Ich seh dich vor mir, junge Julia, gerade frisch standesamtlich verheiratet, die kirchliche Hochzeit am Planen. Du hast alles erreicht, was du immer haben wolltest: Job, Haus, Mann, Baum. Es könnte so schön sein. Doch du haderst mit dir, weil etwas nicht stimmt. Irgendwas fühlt sich nicht richtig an. Irgendwas ist falsch.
Du ignorierst die Warnsignale und machst weiter mit „dem Plan“. Es ist schließlich dein Leben. Du hast so viel dafür geopfert, um da zu sein, wo du jetzt bist. Mutige Julia, diese Zeit hat dir gezeigt, wozu du fähig bist, wenn du zu jemanden oder etwas „Ja“ sagst. Es ist unvorstellbar, wie sehr du deine Bedürfnisse für „den Plan“ verdrängt hast. Du wusstest es einfach nicht besser. Du hast nach dem besten Wissen und Gewissen gehandelt.
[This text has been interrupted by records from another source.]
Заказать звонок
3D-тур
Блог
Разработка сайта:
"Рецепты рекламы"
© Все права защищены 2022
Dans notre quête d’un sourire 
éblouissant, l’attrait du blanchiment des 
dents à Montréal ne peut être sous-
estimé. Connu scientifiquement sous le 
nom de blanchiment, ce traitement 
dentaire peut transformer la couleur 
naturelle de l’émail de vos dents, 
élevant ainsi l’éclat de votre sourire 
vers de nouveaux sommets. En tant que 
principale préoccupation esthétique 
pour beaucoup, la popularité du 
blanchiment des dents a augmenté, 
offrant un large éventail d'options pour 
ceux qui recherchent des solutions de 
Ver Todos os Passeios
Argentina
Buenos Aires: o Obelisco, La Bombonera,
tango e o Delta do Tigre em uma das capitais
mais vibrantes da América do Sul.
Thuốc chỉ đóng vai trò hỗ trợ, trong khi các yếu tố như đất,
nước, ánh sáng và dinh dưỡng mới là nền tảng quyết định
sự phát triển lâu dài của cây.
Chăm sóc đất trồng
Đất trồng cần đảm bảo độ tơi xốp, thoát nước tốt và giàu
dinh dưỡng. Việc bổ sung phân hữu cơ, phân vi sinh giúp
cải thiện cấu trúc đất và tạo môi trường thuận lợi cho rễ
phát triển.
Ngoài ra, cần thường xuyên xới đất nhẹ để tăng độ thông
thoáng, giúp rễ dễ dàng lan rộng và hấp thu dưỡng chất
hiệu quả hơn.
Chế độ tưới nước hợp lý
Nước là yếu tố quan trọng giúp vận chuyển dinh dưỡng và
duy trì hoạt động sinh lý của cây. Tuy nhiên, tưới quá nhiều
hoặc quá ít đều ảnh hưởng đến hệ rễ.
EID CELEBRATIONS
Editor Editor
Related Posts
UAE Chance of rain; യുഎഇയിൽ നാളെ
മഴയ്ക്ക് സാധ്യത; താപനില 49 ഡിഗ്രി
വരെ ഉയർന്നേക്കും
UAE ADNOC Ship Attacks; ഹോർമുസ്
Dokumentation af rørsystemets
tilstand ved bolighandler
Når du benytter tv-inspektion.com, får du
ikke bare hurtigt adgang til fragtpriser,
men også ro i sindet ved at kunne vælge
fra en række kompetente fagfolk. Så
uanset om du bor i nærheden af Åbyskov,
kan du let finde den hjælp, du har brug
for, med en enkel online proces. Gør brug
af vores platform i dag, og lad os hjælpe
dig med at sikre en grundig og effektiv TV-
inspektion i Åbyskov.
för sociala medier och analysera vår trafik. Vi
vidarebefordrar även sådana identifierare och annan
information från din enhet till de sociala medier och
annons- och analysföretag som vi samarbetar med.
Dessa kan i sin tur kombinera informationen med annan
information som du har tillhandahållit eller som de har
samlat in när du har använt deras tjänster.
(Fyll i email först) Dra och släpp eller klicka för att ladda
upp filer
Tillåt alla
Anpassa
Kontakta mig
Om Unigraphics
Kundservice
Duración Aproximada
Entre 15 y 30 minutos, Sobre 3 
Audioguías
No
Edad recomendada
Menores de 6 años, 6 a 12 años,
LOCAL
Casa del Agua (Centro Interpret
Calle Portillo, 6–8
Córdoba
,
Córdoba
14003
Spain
Doch ich weiß, dass deine Bedürfnisse an einem Punkt in deinem Leben nicht mehr zu verdrängen waren. Zu oft wurden sie versteckt, zerdrückt oder ignoriert. Du hattest Angst vor dieser Wahrheit und hast deswegen begonnen zu verheimlichen, zu lügen und zu verstecken. Auch hier hast du wieder nach besten Wissen und Gewissen gehandelt. Du hattest einfach keine Kapazitäten, um dich der vollen Wahrheit zu stellen. Du bist den oberflächlichen leichteren Weg gegangen und Julia, das war in Ordnung.
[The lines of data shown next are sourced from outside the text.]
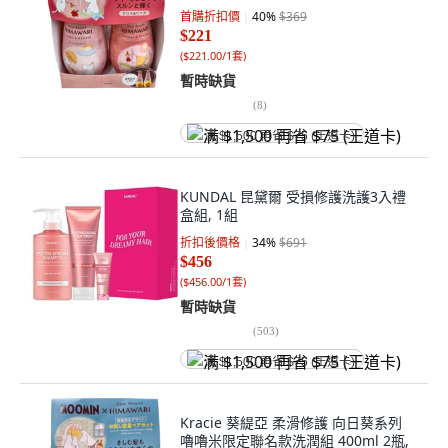
首購折扣價
40
%
$369
$221
(
$221.00/1套
)
暫時缺貨
(
8
)
满 $1,500 再省 $75 (王道卡)
KUNDAL 昆黛爾 受損修護洗護3入禮
盒組, 1組
折扣後價格
34
%
$691
$456
(
$456.00/1套
)
暫時缺貨
(
503
)
满 $1,500 再省 $75 (王道卡)
Kracie 葵緹亞 柔滑修護 向日葵系列
嚕嚕米限定聯名款洗潤組 400ml 2瓶,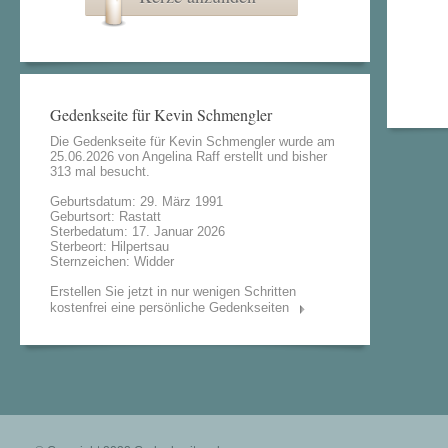
Gedenkseite für Kevin Schmengler
Die Gedenkseite für Kevin Schmengler wurde am
25.06.2026 von
Angelina Raff
erstellt und bisher
313 mal besucht.
Geburtsdatum: 29. März 1991
Geburtsort: Rastatt
Sterbedatum: 17. Januar 2026
Sterbeort: Hilpertsau
Sternzeichen: Widder
Erstellen Sie jetzt in nur wenigen Schritten
kostenfrei eine persönliche Gedenkseiten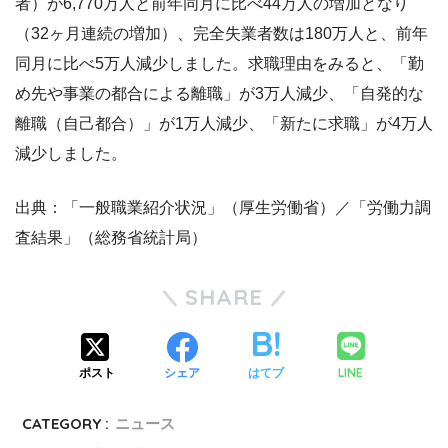
者）が6,770万人と前年同月に比べ44万人の増加となり
（32ヶ月連続の増加）、完全失業者数は180万人と、前年
同月に比べ5万人減少しました。求職理由をみると、「勤
め先や事業の都合による離職」が3万人減少、「自発的な
離職（自己都合）」が1万人減少、「新たに求職」が4万人
減少しました。
出典：「一般職業紹介状況」（厚生労働省）／「労働力調
査結果」（総務省統計局）
SHARE
LINE
ポスト
シェア
はてブ
CATEGORY :
ニュース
Julia, du hast so verdammt lange ausgehalten, hattest Geduld und hast dich all dem hingegeben, bis es einfach nicht mehr ging und du gingst. Einer der schwersten Schritte, welche du in deinem Leben gegangen bist. Mit diesem Schritt hast du dein Leben hinter dir gelassen. „Den Plan“ aufgegeben, bist ins Dunkle gesprungen und hast einfach gehofft, du wirst aufgefangen.
Julia, du wurdest von Menschen in dieser Dunkelheit aufgefangen, von denen du es am wenigsten erwartet hattest und wurdest von Menschen emotional fallen gelassen, von denen du es nicht erwartet hattest. In dieser Zeit wurde viel ent-täuscht. Dir wurde klar, was es heißt, von „dem Plan“ abzuweichen und welche Konsequenzen es mit sich trägt. Alle gesellschaftlichen Erwartungen und Enttäuschungen musstest du ertragen und das mit jungen 23 Jahren.
Weil du ein guter Mensch bist, hast du „dem Plan“ eine zweite Chance gegeben. Du hast es ehrlich versucht. Doch tief drin im Inneren wusstest du, du machst es für die Anderen und nicht für dich. Somit war abzusehen, dass auch die zweite Chance scheitern würde.
Mit all deinem Mut, Kraft und den Enttäuschungen im Gepäck hast du Haus, Mann, Baum verlassen, hast dich getrennt bzw. ein Jahr später hast du es sogar bis zur Scheidung geschafft.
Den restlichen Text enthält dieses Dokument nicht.